The generic group model is an idealized cryptographic model, where the adversary is only given access to a randomly chosen encoding of a group, instead of efficient encodings, such as those used by the finite field or elliptic curve groups used in practice.


The model includes an oracle that executes the group operation. This oracle takes two encodings of group elements as input and outputs an encoding of a third element.

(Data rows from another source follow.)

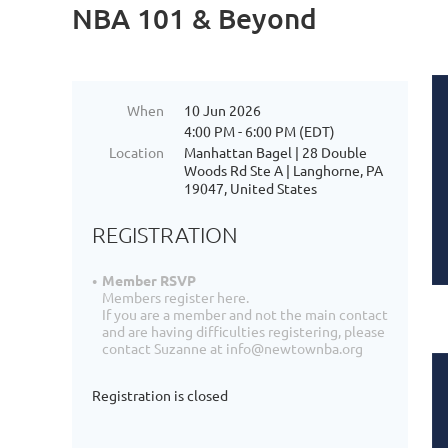
NBA 101 & Beyond
When
10 Jun 2026
4:00 PM - 6:00 PM (EDT)
Location
Manhattan Bagel | 28 Double
Woods Rd Ste A | Langhorne, PA
19047, United States
REGISTRATION
Member RSVP
Members register here.
If you are a member and not the main contact
and are having difficulties registering, please
contact Suzanne at info@newtownba.org
Registration is closed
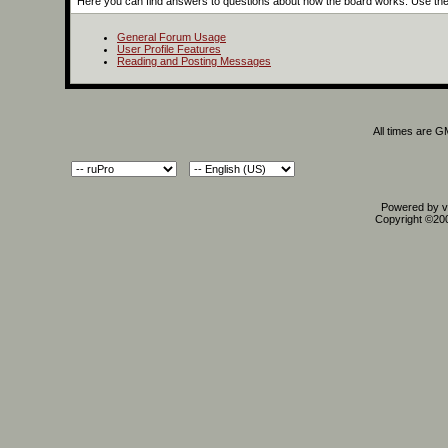
Here you can find answers to questions about how the board works. Use the 
General Forum Usage
User Profile Features
Reading and Posting Messages
All times are 
Powered by vB
Copyright ©2000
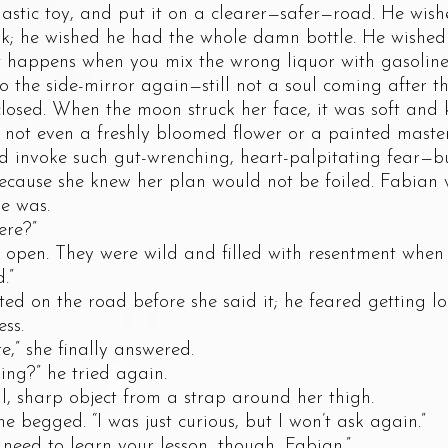
 plastic toy, and put it on a clearer—safer—road. He wis
k; he wished he had the whole damn bottle. He wished 
 happens when you mix the wrong liquor with gasoline
 side-mirror again—still not a soul coming after th
closed. When the moon struck her face, it was soft and
 not even a freshly bloomed flower or a painted maste
d invoke such gut-wrenching, heart-palpitating fear—b
 because she knew her plan would not be foiled. Fabia
e was.
re?”
. They were wild and filled with resentment when s
.”
on the road before she said it; he feared getting los
ss.
 she finally answered.
?” he tried again.
harp object from a strap around her thigh.
begged. “I was just curious, but I won’t ask again.”
d to learn your lesson, though, Fabian.”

In 2016, there is an interesting work that showed the security of the GenericDSA then they indicated that forging signatures in (EC)DSA is as hard as solving discrete logarithms.

*

*On the Provable Security of (EC)DSA Signatures
based on this we can say that (EC)DSA is secure when the discrete log is secure.
While choosing a non-cyclic group, be careful, since all elements have some finite order in the finite groups. So, if you choose your element to have a small order then DLog will be easy.
Since you are asking  on ECDSA here a non-cyclic ECC example from Stinson's book;

Suppose that $p > 3$ is an odd prime, and $a,b$ is an element of $\mathbb Z_p$. Further, suppose that the equation $x^3 + ax + b$ is congruent to $0 \bmod p$) has 3 distinct roots in $\mathbb Z_p$. Prove that the corresponding elliptic curve group $(E, +)$ is not cyclic.

Still, you will still work on a cyclic-subgroup of the Curve.
In some constructions, the signature may fail, need to be looked for cases.